===== MATERIAL PROVIDED

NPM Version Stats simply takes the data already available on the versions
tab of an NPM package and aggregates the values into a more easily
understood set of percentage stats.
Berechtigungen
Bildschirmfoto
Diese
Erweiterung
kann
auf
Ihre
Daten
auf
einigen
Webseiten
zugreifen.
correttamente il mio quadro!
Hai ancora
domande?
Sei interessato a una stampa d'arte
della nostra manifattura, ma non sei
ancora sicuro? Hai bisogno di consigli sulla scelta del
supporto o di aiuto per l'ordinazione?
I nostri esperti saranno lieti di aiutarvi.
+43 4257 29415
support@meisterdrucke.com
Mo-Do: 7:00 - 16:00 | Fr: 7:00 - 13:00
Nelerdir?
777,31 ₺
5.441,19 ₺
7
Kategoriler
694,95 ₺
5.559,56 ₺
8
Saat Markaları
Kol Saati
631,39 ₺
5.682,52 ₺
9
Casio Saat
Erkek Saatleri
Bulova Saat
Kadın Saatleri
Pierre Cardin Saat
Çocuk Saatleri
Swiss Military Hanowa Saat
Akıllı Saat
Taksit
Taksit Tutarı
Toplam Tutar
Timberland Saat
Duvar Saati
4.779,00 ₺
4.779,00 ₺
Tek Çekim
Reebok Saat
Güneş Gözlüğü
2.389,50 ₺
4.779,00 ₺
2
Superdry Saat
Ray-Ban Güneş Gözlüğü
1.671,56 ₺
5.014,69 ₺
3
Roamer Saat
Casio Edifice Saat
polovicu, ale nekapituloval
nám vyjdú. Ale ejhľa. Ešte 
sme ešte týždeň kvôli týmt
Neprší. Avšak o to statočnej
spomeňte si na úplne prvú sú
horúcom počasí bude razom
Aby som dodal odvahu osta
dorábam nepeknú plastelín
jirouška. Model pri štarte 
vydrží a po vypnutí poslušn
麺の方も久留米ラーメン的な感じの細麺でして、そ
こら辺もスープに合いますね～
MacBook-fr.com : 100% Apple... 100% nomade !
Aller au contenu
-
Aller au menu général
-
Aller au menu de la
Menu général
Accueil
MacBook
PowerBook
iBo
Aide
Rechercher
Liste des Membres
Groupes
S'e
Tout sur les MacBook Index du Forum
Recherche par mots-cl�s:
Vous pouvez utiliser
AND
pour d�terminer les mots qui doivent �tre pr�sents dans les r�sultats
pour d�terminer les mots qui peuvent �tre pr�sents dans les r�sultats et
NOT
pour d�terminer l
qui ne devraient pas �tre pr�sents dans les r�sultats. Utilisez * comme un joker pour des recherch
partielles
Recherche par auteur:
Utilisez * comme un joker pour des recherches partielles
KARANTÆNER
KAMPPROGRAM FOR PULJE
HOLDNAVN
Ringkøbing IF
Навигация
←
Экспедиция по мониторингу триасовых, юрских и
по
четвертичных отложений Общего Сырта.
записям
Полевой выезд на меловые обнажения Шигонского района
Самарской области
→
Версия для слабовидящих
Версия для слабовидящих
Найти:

==========

◆ TASK STATEMENT ◆
Looking at the records above, please output exactly the lines that run from the one holding "KAMPPROGRAM FOR PULJE" to the final line, and only those.

◆ REPLY ◆
KAMPPROGRAM FOR PULJE
HOLDNAVN
Ringkøbing IF
Навигация
←
Экспедиция по мониторингу триасовых, юрских и
по
четвертичных отложений Общего Сырта.
записям
Полевой выезд на меловые обнажения Шигонского района
Самарской области
→
Версия для слабовидящих
Версия для слабовидящих
Найти:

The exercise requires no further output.